= Home equity investments =

Financial products

Home equity investments (HEI) are financial products that allow homeowners to access their home equity as a lump sum without incurring monthly payments. They first emerged around 2015 and function by enabling investors to purchase a minority stake in a homeowner's property for a predetermined duration. In return, investors receive either a percentage of the home's future market value or a specified share of its appreciation.

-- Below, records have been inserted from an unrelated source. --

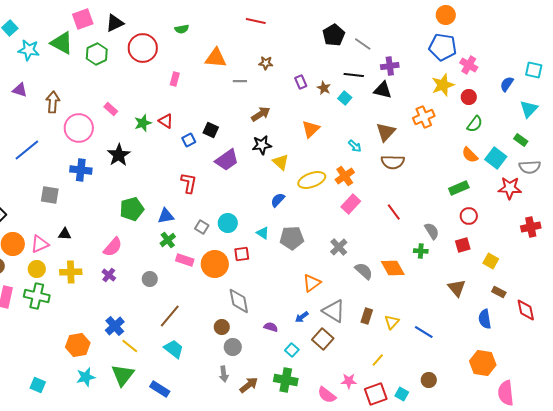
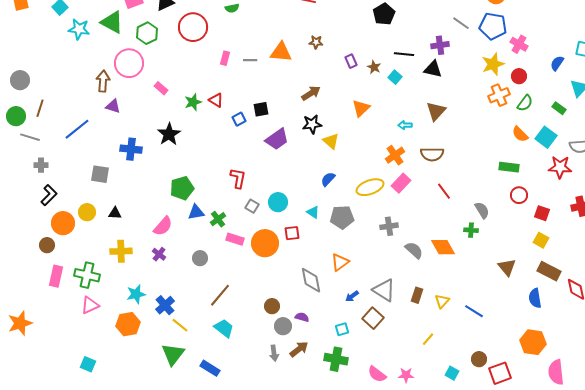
gray line: (363, 44) -> (461, 23), moved
orange triangle: (216, 58) -> (281, 52), moved
gray line: (240, 81) -> (250, 60), moved
purple triangle: (20, 90) -> (113, 106), moved
orange cross: (424, 117) -> (499, 95), moved
pink circle: (79, 128) -> (129, 63), moved
black square: (211, 130) -> (261, 109), turned -35
green rectangle: (521, 140) -> (559, 108), moved
cyan arrow: (355, 146) -> (405, 125), turned 136
brown semicircle: (393, 162) -> (432, 154), moved
yellow ellipse: (312, 180) -> (370, 187), moved
red L-shape: (189, 183) -> (238, 178), moved
green rectangle: (459, 188) -> (509, 167), turned 30
blue triangle: (166, 216) -> (196, 212), moved
pink triangle: (40, 244) -> (90, 305), moved
red square: (463, 245) -> (542, 213), moved, turned 35
gray cross: (339, 247) -> (389, 226), turned 36
yellow circle: (37, 269) -> (87, 212), moved
orange triangle: (312, 283) -> (340, 262), moved
brown rectangle: (499, 292) -> (549, 271), size x1.6
gray diamond: (239, 301) -> (311, 280), moved
purple semicircle: (271, 327) -> (302, 317), moved
cyan square: (292, 350) -> (342, 329), turned 32
cyan star: (86, 377) -> (136, 294), moved
pink star: (349, 381) -> (406, 375), moved
brown arrow: (249, 385) -> (299, 349), moved
red square: (376, 394) -> (500, 373), moved

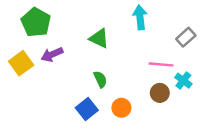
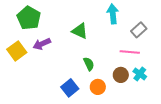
gray rectangle: (186, 37) -> (139, 30), moved
green semicircle: (100, 79) -> (89, 64), moved
cyan cross: (183, 81) -> (140, 74), moved
brown circle: (160, 93) -> (121, 75), moved

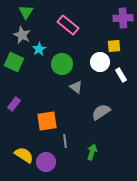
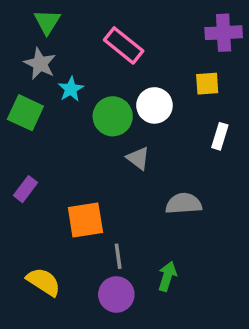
white circle: (100, 62) -> (154, 105), moved
white rectangle: (121, 75) -> (220, 136), turned 48
gray semicircle: (101, 112) -> (184, 204), turned 30
purple circle: (46, 162) -> (116, 294), moved

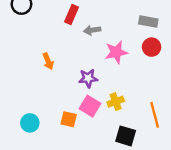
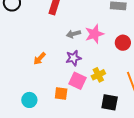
gray arrow: (92, 30) -> (73, 34), moved
red circle: (152, 47) -> (123, 43), moved
orange arrow: (48, 61) -> (39, 58), moved, turned 72

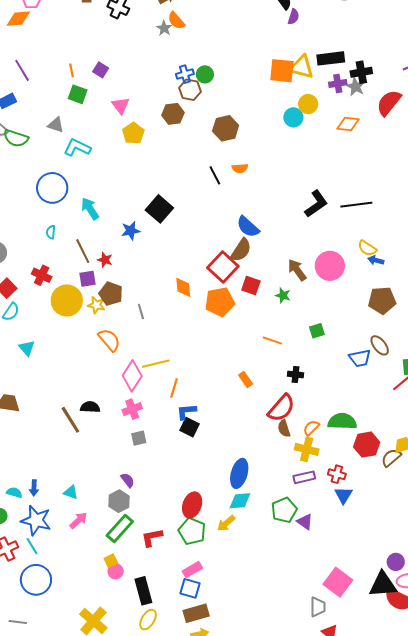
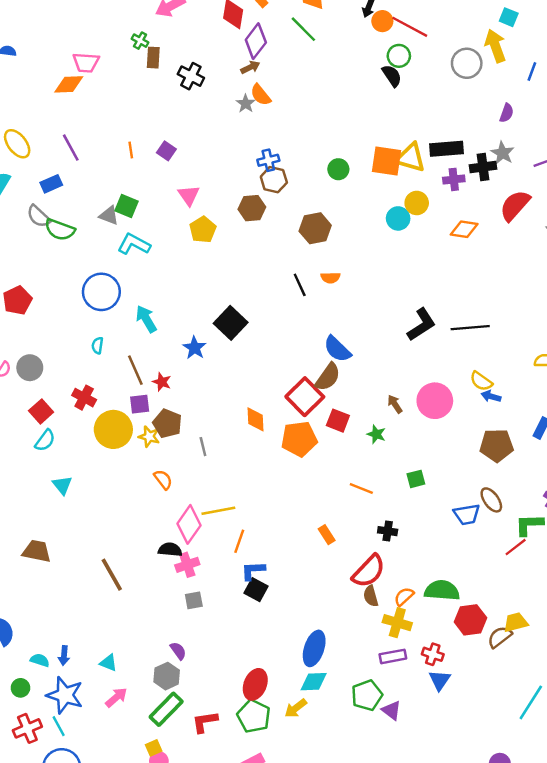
purple semicircle: (293, 17) -> (507, 113), moved
green circle: (205, 74) -> (338, 169), moved
gray star: (356, 87) -> (503, 153), moved
green square: (78, 94) -> (127, 206), moved
blue star: (131, 231) -> (194, 348), turned -30
brown arrow: (297, 270) -> (395, 404), size x0.7
orange semicircle: (109, 340) -> (163, 479), size x0.7
black semicircle: (90, 407) -> (170, 550), moved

HEIs typically do not require monthly repayments; instead, homeowners repay investors either at the end of the agreed term or upon selling the property. Investors share in both the appreciation and depreciation of the home's value, thereby creating a downside-protected asset.

== Structure ==
HEI pricing structures generally follow one of two models:

- Share of Home Value Model: Investors receive a percentage of the home's value at the contract's end, which may be greater or less than the initial investment, depending on market conditions.
- Share of Home Appreciation Model: Investors receive the original investment amount plus a specified percentage of the home's appreciated value.

Companies currently offering HEIs in the United States include Hometap, Point, Unlock, Splitero, and Aspire. Qualification criteria vary but typically require homeowners to have at least 20-25% equity in their homes. Additional eligibility factors include credit score, debt-to-income ratio, and home value. Investment amounts usually range between $15,000 and $600,000, and are capped at approximately 25% of the home's market value.

== Applications ==
Home equity investments serve as alternatives to traditional financial instruments such as cash-out refinancing, reverse mortgages, and small business loans. Generally, these investments do not impose restrictions on the use of funds and attracting homeowners seeking flexibility.

== Developments and regulation ==
Home equity investment products have gained increased attention from both financial markets and regulators due to their growing popularity acceptance as an asset class alternative to home equity loans and HELOCs. This includes being securitized for investment from institutional capital. Other developments include enhanced transparency tools for homeowners, such as equity dashboards, and greater scrutiny from regulators monitoring these financial products' rapid expansion. HEI companies have been criticized for potential risks and downsides, including uncertain future obligations and possible reduced equity for homeowners.